Street vendors busy wooing customers, minting money
Kathmandu, September 27:
Crafty street vendors of the capital city are having a boom time, thanks to the festive season.
They know a myriad ways to draw the attention of prospective customers.
“Buy this beautiful hairpin for Rs 5 and woo your ladylove,” shouts a peddler on a street. Anyone who is not familiar with the ways of these people will be easily lured by such calls.
If the item seems to you a bit expensive, you’re sure to find others in the vicinity, who might offer you the same hairpin for a cheaper price.
“Get this shirt for Rs 160,” cries another.
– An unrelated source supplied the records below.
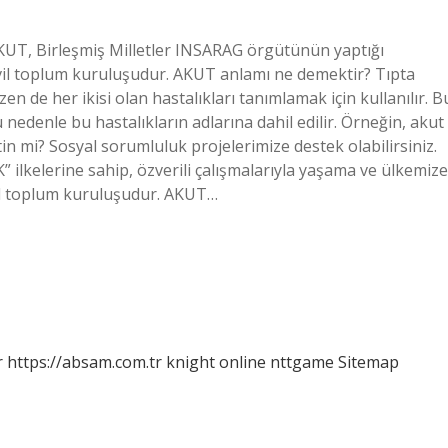
KUT, Birleşmiş Milletler INSARAG örgütünün yaptığı
sivil toplum kuruluşudur. AKUT anlamı ne demektir? Tıpta
azen de her ikisi olan hastalıkları tanımlamak için kullanılır. B
u nedenle bu hastalıkların adlarına dahil edilir. Örneğin, akut
n mi? Sosyal sorumluluk projelerimize destek olabilirsiniz.
lkelerine sahip, özverili çalışmalarıyla yaşama ve ülkemize
vil toplum kuruluşudur. AKUT…
r
https://absam.com.tr
knight online
nttgame
Sitemap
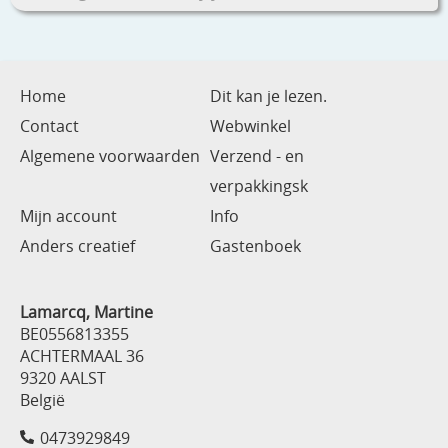
Home
Dit kan je lezen.
Contact
Webwinkel
Algemene voorwaarden
Verzend - en
verpakkingsk
Mijn account
Info
Anders creatief
Gastenboek
Lamarcq, Martine
BE0556813355
ACHTERMAAL 36
9320 AALST
België
0473929849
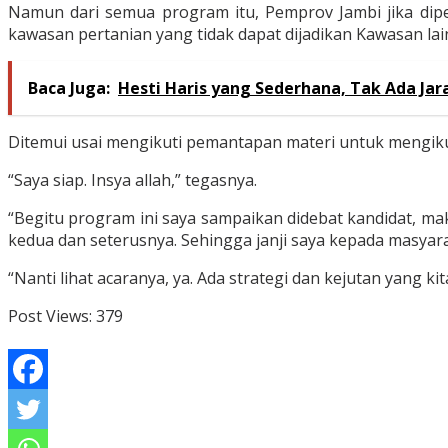
Namun dari semua program itu, Pemprov Jambi jika dipe
kawasan pertanian yang tidak dapat dijadikan Kawasan lai
Baca Juga:
Hesti Haris yang Sederhana, Tak Ada Jar
Ditemui usai mengikuti pemantapan materi untuk mengiku
“Saya siap. Insya allah,” tegasnya.
“Begitu program ini saya sampaikan didebat kandidat, m
kedua dan seterusnya. Sehingga janji saya kepada masyara
“Nanti lihat acaranya, ya. Ada strategi dan kejutan yang ki
Post Views:
379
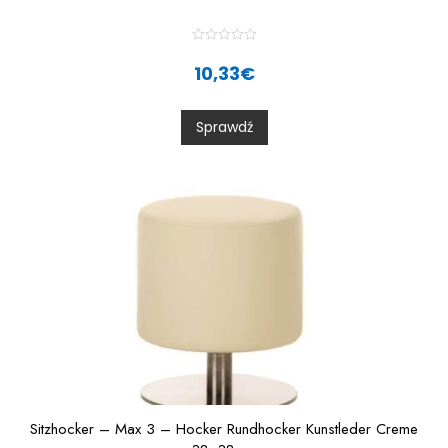
R
a
10,33
€
t
e
d
0
Sprawdź
o
u
t
o
f
5
Sitzhocker – Max 3 – Hocker Rundhocker Kunstleder Creme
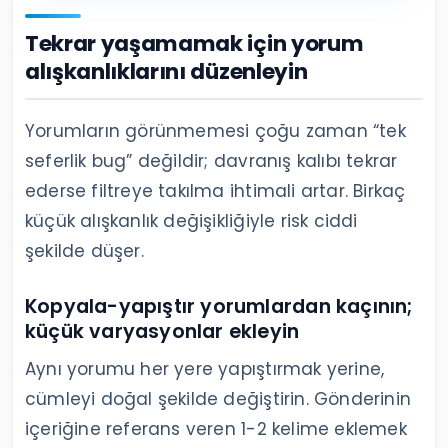
Tekrar yaşamamak için yorum
alışkanlıklarını düzenleyin
Yorumların görünmemesi çoğu zaman “tek
seferlik bug” değildir; davranış kalıbı tekrar
ederse filtreye takılma ihtimali artar. Birkaç
küçük alışkanlık değişikliğiyle risk ciddi
şekilde düşer.
Kopyala-yapıştır yorumlardan kaçının;
küçük varyasyonlar ekleyin
Aynı yorumu her yere yapıştırmak yerine,
cümleyi doğal şekilde değiştirin. Gönderinin
içeriğine referans veren 1-2 kelime eklemek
The price, of course, can be negotiated.
Stitching a shirt alone costs you anywhere between Rs 120 and Rs 180 in tailoring centres in the capital.
“You can find genuine clothes on the streets,” says a student, Rubin Khatiwada, rummaging through piles of shirts at the New Road Gate.
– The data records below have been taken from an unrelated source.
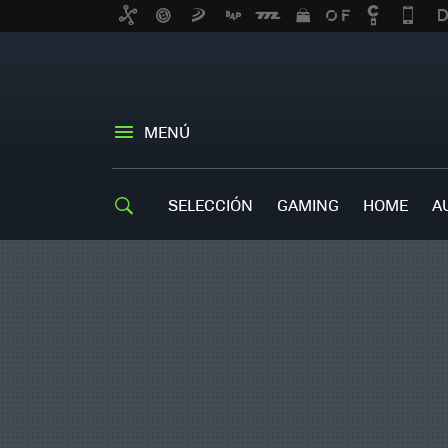
MENÚ
SELECCIÓN
GAMING
HOME
A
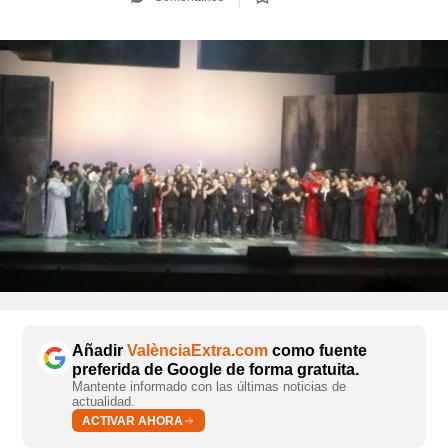
Añadir
ValènciaExtra.com
como fuente
preferida de Google de forma gratuita.
Mantente informado con las últimas noticias de
actualidad.
ACTIVAR AHORA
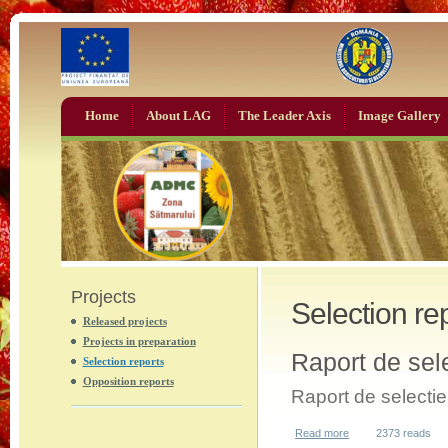
Home
About LAG
The Leader Axis
Image Gallery
Projects
Selection re
Released projects
Projects in preparation
Raport de sel
Selection reports
Opposition reports
Raport de selecti
Read more
about Raport de sel
2373 reads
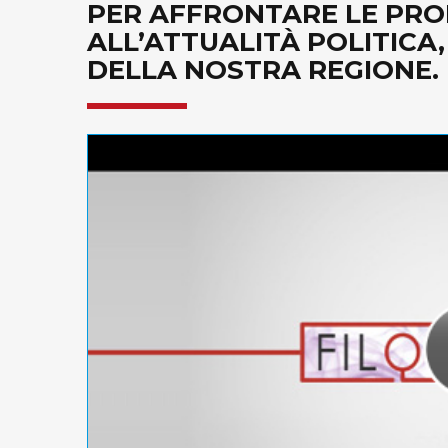
PER AFFRONTARE LE PRO
ALL’ATTUALITÀ POLITICA
DELLA NOSTRA REGIONE. D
Rajesh Pathak, who hails from Jhapa, Chandragadi, says, “This is the time we make some money. We keep on playing hide-and-seek with the municipal staff for the rest of the year. For three years, I have been footing college fees by selling clothes on the street during leisure time.”
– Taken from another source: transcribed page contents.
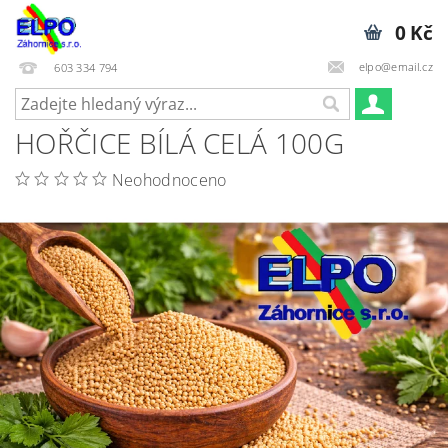
0 Kč
elpo@email.cz
603 334 794
HOŘČICE BÍLÁ CELÁ 100G
Neohodnoceno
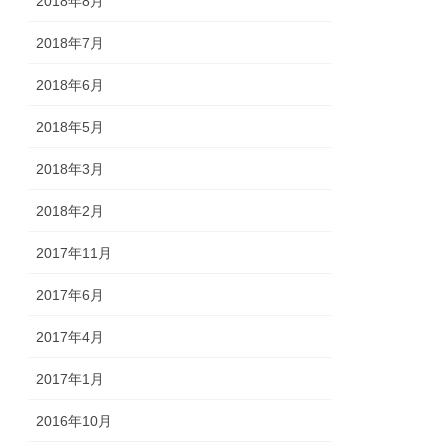
2018年8月
2018年7月
2018年6月
2018年5月
2018年3月
2018年2月
2017年11月
2017年6月
2017年4月
2017年1月
2016年10月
Almost all downtown streets in the capital are full of vendors and customers. Never are the streets so crowded and shops extended out into the streets as during festivals.
“Customers make up their mind about what kind of goods they really want to buy only after seeing the goods,” says Ramesh Shrestha, a shopkeeper at Ason.
Peddlers are making money and shoppers with a limited budget, too, are happy.
But the street shops and vendors are surely a nuisance for the busybodies hurrying to their destinations.